Kurt dropped his head back against Blaine's shoulder. "The same as when I found you, only now I care too much and I don't know what to do about that."

"I'll be back in the fall," Blaine reassured him, because he didn't know what else to say.

"I might not be."

There it was. Blaine hadn't expected Kurt to wait for him, and he'd never ask; despite the kiss, and the magic, they were still virtual strangers. "What if I told you that I wanted to see you again? It doesn't matter when, or where, I just don't want it to be goodbye forever when we walk out of here."

"I'm not sure I could say goodbye to you; I've had too many of them in my life already."

"So that's a yes?"

The silence stretched between them, heavy and long. Finally Kurt sighed. When he spoke, it wasn't the answer Blaine had been waiting for. Instead, it was a question.

"Make magic with me?"

Part III: The Turning Years

Halloween was rainy, the year Kurt Hummel turned 18. He was silently thankful, because it allowed him to disguise himself easier. At 10 am, he walked into the public library in Westerville and logged onto one of the public computers. A few keystrokes, a password, and he had access to his site again.

On Martha's Vineyard, thirteen year old Hallie Jacobs spent the afternoon after school out in the backyard using her magic to create whirlwinds from the orange and red leaves. She didn't notice her mother watching from the kitchen window with a smile on her face.
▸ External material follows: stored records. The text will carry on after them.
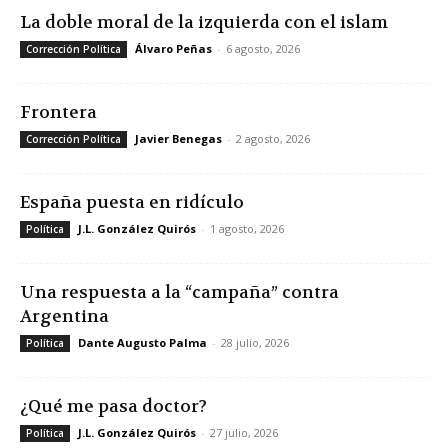
La doble moral de la izquierda con el islam
Álvaro Peñas
-
6 agosto, 2026
Corrección Política
Frontera
Javier Benegas
-
2 agosto, 2026
Corrección Política
España puesta en ridículo
J.L. González Quirós
-
1 agosto, 2026
Política
Una respuesta a la “campaña” contra
Argentina
Dante Augusto Palma
-
28 julio, 2026
Política
¿Qué me pasa doctor?
J.L. González Quirós
-
27 julio, 2026
Política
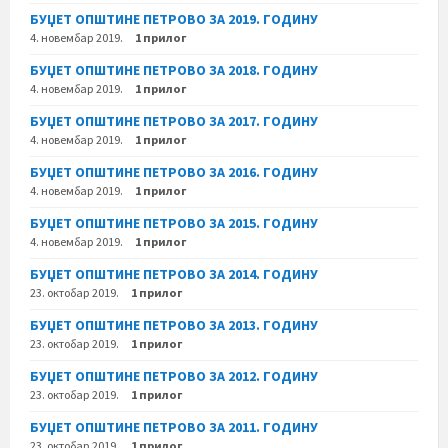
БУЏЕТ ОПШТИНЕ ПЕТРОВО ЗА 2019. ГОДИНУ
4. новембар 2019.
1 прилог
БУЏЕТ ОПШТИНЕ ПЕТРОВО ЗА 2018. ГОДИНУ
4. новембар 2019.
1 прилог
БУЏЕТ ОПШТИНЕ ПЕТРОВО ЗА 2017. ГОДИНУ
4. новембар 2019.
1 прилог
БУЏЕТ ОПШТИНЕ ПЕТРОВО ЗА 2016. ГОДИНУ
4. новембар 2019.
1 прилог
БУЏЕТ ОПШТИНЕ ПЕТРОВО ЗА 2015. ГОДИНУ
4. новембар 2019.
1 прилог
БУЏЕТ ОПШТИНЕ ПЕТРОВО ЗА 2014. ГОДИНУ
23. октобар 2019.
1 прилог
БУЏЕТ ОПШТИНЕ ПЕТРОВО ЗА 2013. ГОДИНУ
23. октобар 2019.
1 прилог
БУЏЕТ ОПШТИНЕ ПЕТРОВО ЗА 2012. ГОДИНУ
23. октобар 2019.
1 прилог
БУЏЕТ ОПШТИНЕ ПЕТРОВО ЗА 2011. ГОДИНУ
23. октобар 2019.
1 прилог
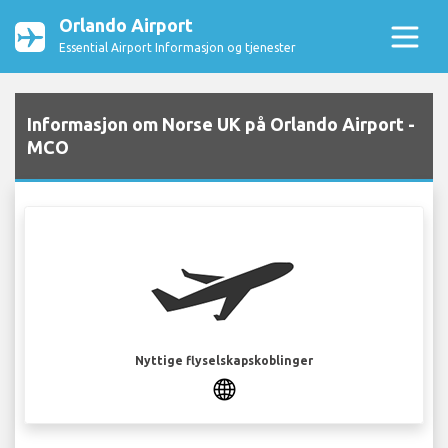
Orlando Airport
Essential Airport Informasjon og tjenester
Informasjon om Norse UK på Orlando Airport -
MCO
Nyttige flyselskapskoblinger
She didn't hear her cell phone beeping with a text message from Jeremy Nugent in Phoenix, another wind mage, telling her to log onto the MageKids forum, that FaerieBoy94 was back.
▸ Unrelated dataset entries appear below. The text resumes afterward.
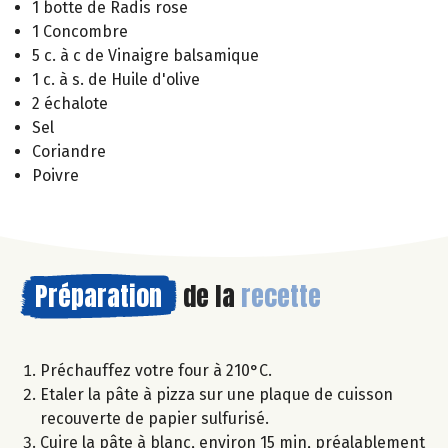
1 botte de Radis rose
1 Concombre
5 c. à c de Vinaigre balsamique
1 c. à s. de Huile d'olive
2 échalote
Sel
Coriandre
Poivre
Préparation
de la
recette
Préchauffez votre four à 210°C.
Etaler la pâte à pizza sur une plaque de cuisson
recouverte de papier sulfurisé.
Cuire la pâte à blanc, environ 15 min, préalablement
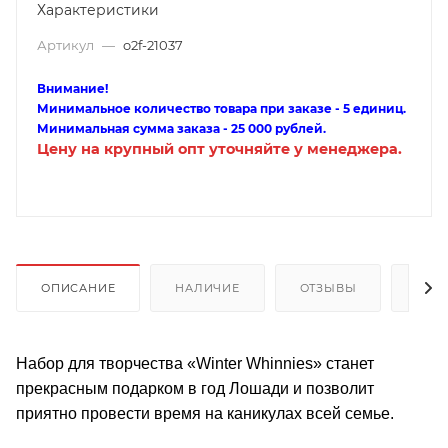
Характеристики
Артикул
—
o2f-21037
Внимание!
Минимальное количество товара при заказе - 5 единиц.
Минимальная сумма заказа - 25 000 рублей.
Цену на крупный опт уточняйте у менеджера.
ОПИСАНИЕ
НАЛИЧИЕ
ОТЗЫВЫ
КАК
Набор для творчества «Winter Whinnies» станет
прекрасным подарком в год Лошади и позволит
приятно провести время на каникулах всей семье.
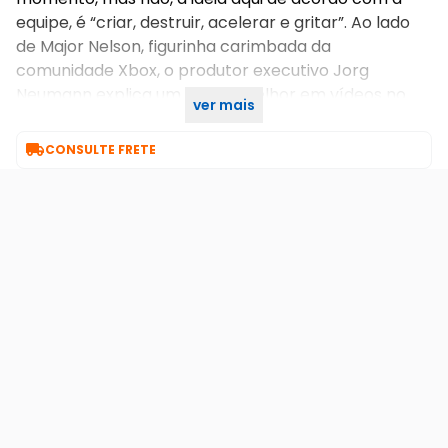
equipe, é “criar, destruir, acelerar e gritar”. Ao lado
de Major Nelson, figurinha carimbada da
comunidade Xbox, o produtor executivo Jorg
Neumann explica um pouco melhor em vídeos no
ver mais
youtube como o game funciona.

CONSULTE FRETE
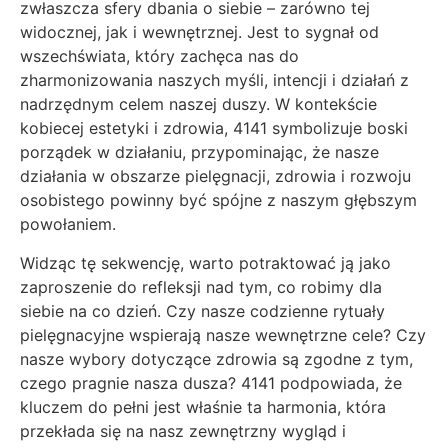
zwłaszcza sfery dbania o siebie – zarówno tej
widocznej, jak i wewnętrznej. Jest to sygnał od
wszechświata, który zachęca nas do
zharmonizowania naszych myśli, intencji i działań z
nadrzędnym celem naszej duszy. W kontekście
kobiecej estetyki i zdrowia, 4141 symbolizuje boski
porządek w działaniu, przypominając, że nasze
działania w obszarze pielęgnacji, zdrowia i rozwoju
osobistego powinny być spójne z naszym głębszym
powołaniem.
Widząc tę sekwencję, warto potraktować ją jako
zaproszenie do refleksji nad tym, co robimy dla
siebie na co dzień. Czy nasze codzienne rytuały
pielęgnacyjne wspierają nasze wewnętrzne cele? Czy
nasze wybory dotyczące zdrowia są zgodne z tym,
czego pragnie nasza dusza? 4141 podpowiada, że
kluczem do pełni jest właśnie ta harmonia, która
przekłada się na nasz zewnętrzny wygląd i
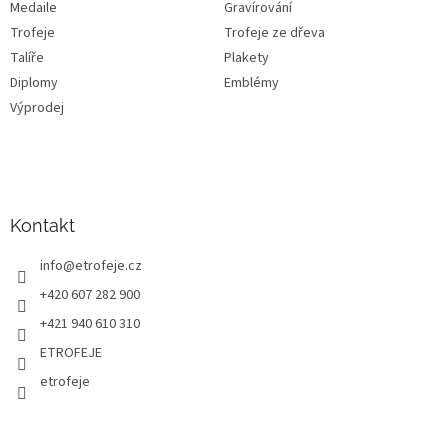
Medaile
Gravírování
Trofeje
Trofeje ze dřeva
Talíře
Plakety
Diplomy
Emblémy
Výprodej
Kontakt
info
@
etrofeje.cz
+420 607 282 900
+421 940 610 310
ETROFEJE
etrofeje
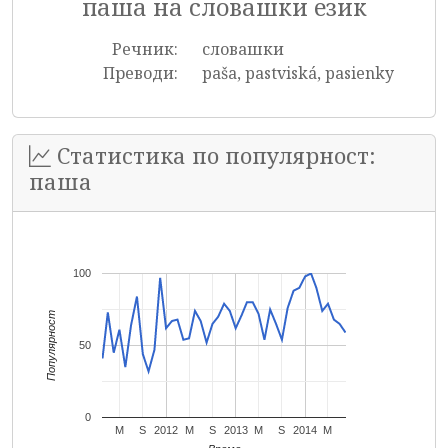
паша на словашки език
Речник:
словашки
Преводи:
paša, pastviská, pasienky
Статистика по популярност:
паша
100
Популярност
50
0
M
S
2012
M
S
2013
M
S
2014
M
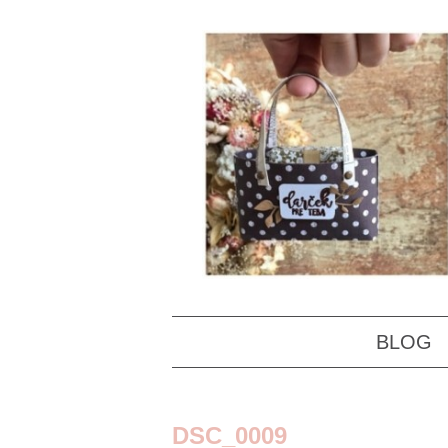
BLOG
DSC_0009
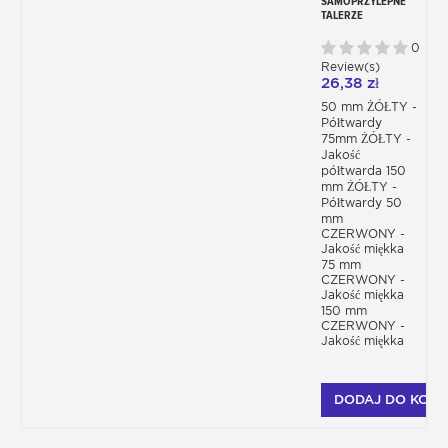
SAMOPRZYLEPNE
TALERZE
SZLIFIERSKIE MINI
50 I 75 MM
0
Review(s)
26,38 zł
50 mm ŻÓŁTY -
Półtwardy
75mm ŻÓŁTY -
Jakość
półtwarda 150
mm ŻÓŁTY -
Półtwardy 50
mm
CZERWONY -
Jakość miękka
75 mm
CZERWONY -
Jakość miękka
150 mm
CZERWONY -
Jakość miękka
DODAJ DO KOSZ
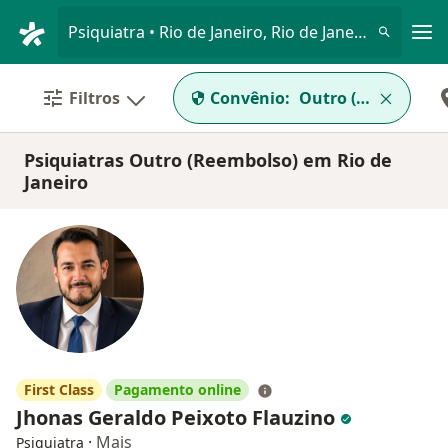
Men
Psiquiatra • Rio de Janeiro, Rio de Janeiro RJ
Filtros
Convênio:
Outro (Reembolso
Psiquiatras Outro (Reembolso) em Rio de
Janeiro
First Class
Pagamento online
Jhonas Geraldo Peixoto Flauzino
·
Mais
Psiquiatra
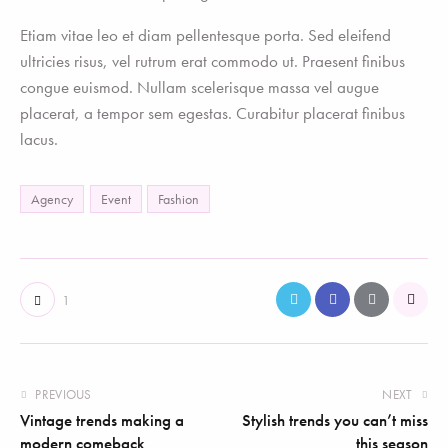
Etiam vitae leo et diam pellentesque porta. Sed eleifend
ultricies risus, vel rutrum erat commodo ut. Praesent finibus
congue euismod. Nullam scelerisque massa vel augue
placerat, a tempor sem egestas. Curabitur placerat finibus
lacus.
Agency
Event
Fashion
1
PREVIOUS
NEXT
Vintage trends making a
Stylish trends you can’t miss
modern comeback
this season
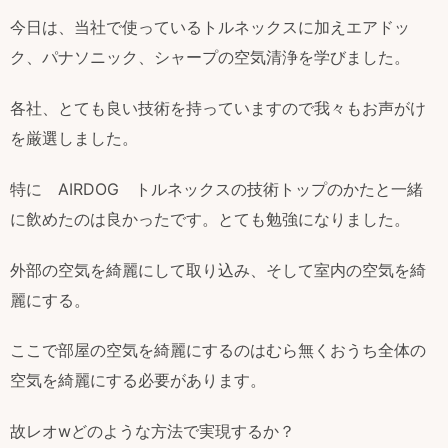
今日は、当社で使っているトルネックスに加えエアドッ
ク、パナソニック、シャープの空気清浄を学びました。
各社、とても良い技術を持っていますので我々もお声がけ
を厳選しました。
特に AIRDOG トルネックスの技術トップのかたと一緒
に飲めたのは良かったです。とても勉強になりました。
外部の空気を綺麗にして取り込み、そして室内の空気を綺
麗にする。
ここで部屋の空気を綺麗にするのはむら無くおうち全体の
空気を綺麗にする必要があります。
故レオwどのような方法で実現するか？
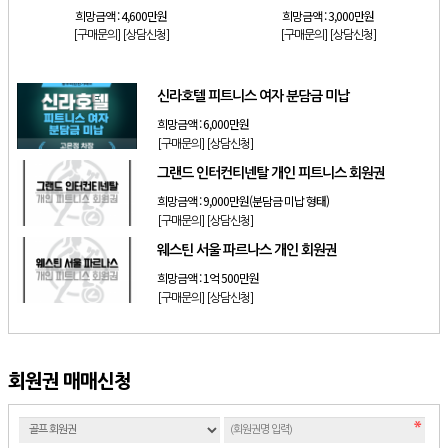
희망금액 :
4,600만원
희망금액 :
3,000만원
[구매문의]
[상담신청]
[구매문의]
[상담신청]
신라호텔 피트니스 여자 분담금 미납
희망금액 :
6,000만원
[구매문의]
[상담신청]
그랜드 인터컨티넨탈 개인 피트니스 회원권
희망금액 :
9,000만원(분담금 미납 형태)
[구매문의]
[상담신청]
웨스틴 서울 파르나스 개인 회원권
희망금액 :
1억 500만원
[구매문의]
[상담신청]
회원권 매매신청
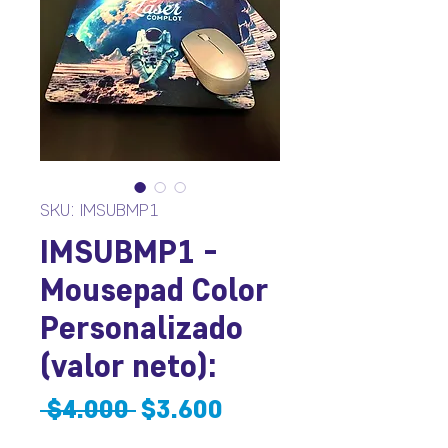
SKU: IMSUBMP1
IMSUBMP1 -
Mousepad Color
Personalizado
(valor neto):
Precio
Precio
 $4.000 
$3.600
de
In his dorm room at Dalton Academy, Blaine Anderson was getting ready for the Halloween dance with Crawford Country Day. He logged onto the MageKids site more out of habit than anything else, just one of the routine things he did online, along with his email and facebook. He dropped into his chair once the page loaded and his heart stopped for a second before starting up again, thudding hard and leaving him breathless.

It's been almost a year since I had to leave you all. It wasn't safe for me, when I left; I'm still not convinced that it's safe for me now, but I'm eighteen today so I don't have to hide anymore.
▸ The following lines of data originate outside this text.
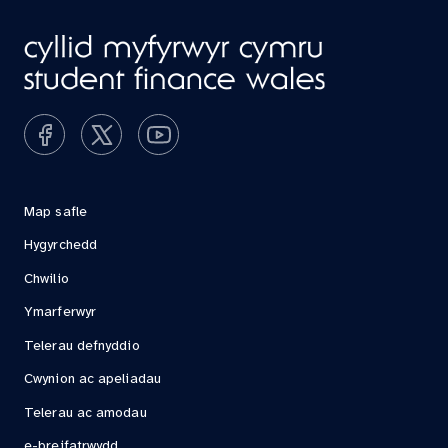
Map safle
Hygyrchedd
Chwilio
Ymarferwyr
Telerau defnyddio
Cwynion ac apeliadau
Telerau ac amodau
e-breifatrwydd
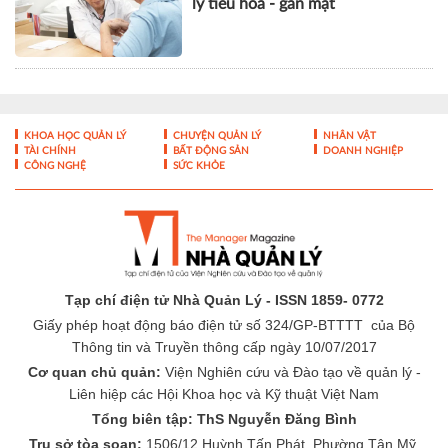
lý tiêu hóa - gan mật
KHOA HỌC QUẢN LÝ
CHUYỆN QUẢN LÝ
NHÂN VẬT
TÀI CHÍNH
BẤT ĐỘNG SẢN
DOANH NGHIỆP
CÔNG NGHỆ
SỨC KHỎE
Tạp chí điện tử Nhà Quản Lý - ISSN 1859- 0772
Giấy phép hoạt động báo điện tử số 324/GP-BTTTT của Bộ
Thông tin và Truyền thông cấp ngày 10/07/2017
Cơ quan chủ quản:
Viện Nghiên cứu và Đào tạo về quản lý -
Liên hiệp các Hội Khoa học và Kỹ thuật Việt Nam
Tổng biên tập: ThS Nguyễn Đăng Bình
Trụ sở tòa soạn:
1506/12 Huỳnh Tấn Phát, Phường Tân Mỹ,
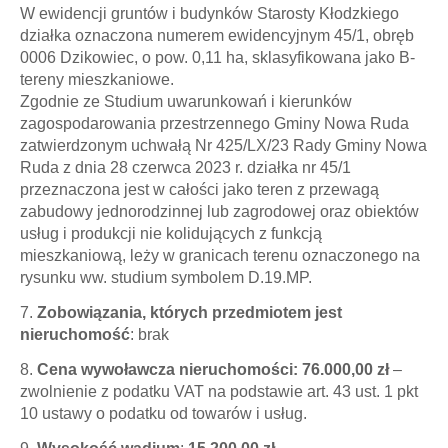
W ewidencji gruntów i budynków Starosty Kłodzkiego
działka oznaczona numerem ewidencyjnym 45/1, obręb
0006 Dzikowiec, o pow. 0,11 ha, sklasyfikowana jako B-
tereny mieszkaniowe.
Zgodnie ze Studium uwarunkowań i kierunków
zagospodarowania przestrzennego Gminy Nowa Ruda
zatwierdzonym uchwałą Nr 425/LX/23 Rady Gminy Nowa
Ruda z dnia 28 czerwca 2023 r. działka nr 45/1
przeznaczona jest w całości jako teren z przewagą
zabudowy jednorodzinnej lub zagrodowej oraz obiektów
usług i produkcji nie kolidujących z funkcją
mieszkaniową, leży w granicach terenu oznaczonego na
rysunku ww. studium symbolem D.19.MP.
7.
Zobowiązania, których przedmiotem jest
nieruchomość
: brak
8.
Cena wywoławcza nieruchomości: 76.000,00 zł
–
zwolnienie z podatku VAT na podstawie art. 43 ust. 1 pkt
10 ustawy o podatku od towarów i usług.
I'm FaerieBoy94. I'm Kurt Hummel. I'm a mage, and I live in Ohio.

Tonight I'm going to take a boy to a dance.


Plop. Plop. Plop.

Blaine grinned and ran over to his window, throwing it open. Kurt was standing on the lawn, a mage-balloon cradled in his hands. "Catch!" he called, and lobbed the balloon into the air.

Blaine tracked it with his eyes, waited until it hit the high point in its arc, and flicked his fingers. A round bright ball of fire rose and met the balloon, which burst with an audible pop. Water and flame made sparks, and Blaine looked down, down, down at Kurt's face, relaxed and open and illuminated in the light from their magic.

"You've been practicing," Kurt said, like there'd never been a moment of time between them.

"Every day." Blaine moved aside. "Get up here. We have a dance to get to."

Kurt climbed, quick and silent, and launched himself through the open window. "Patience," Kurt said once he was inside and face-to-face with Blaine. "There's something I want to do, first."

Blaine swallowed and rubbed his palms on his thighs. "Yeah?"

"Yeah." Kurt shuffled forward, closed the distance between them, and put one hand on Blaine's cheek. It felt warm, and when Kurt leaned in and kissed him, Blaine could have sworn he felt sparks.

When they broke apart, Blaine tried to step back, but he was trapped, held close against Kurt's body by a snaking mage-vine.

"Mine or yours?" Blaine asked, dropping his forehead against Kurt's shoulder and giggling.

"Ours," Kurt said, and kissed him again.


Once upon a time, when magic was rare and mages were persecuted, two lost boys found each other. They gave each other a home, a safe place to love each other and explore their magic. They raised an ill-equipped and barely-trained army of child-mages, which they called a family, and together the thousands made it safe for mages again.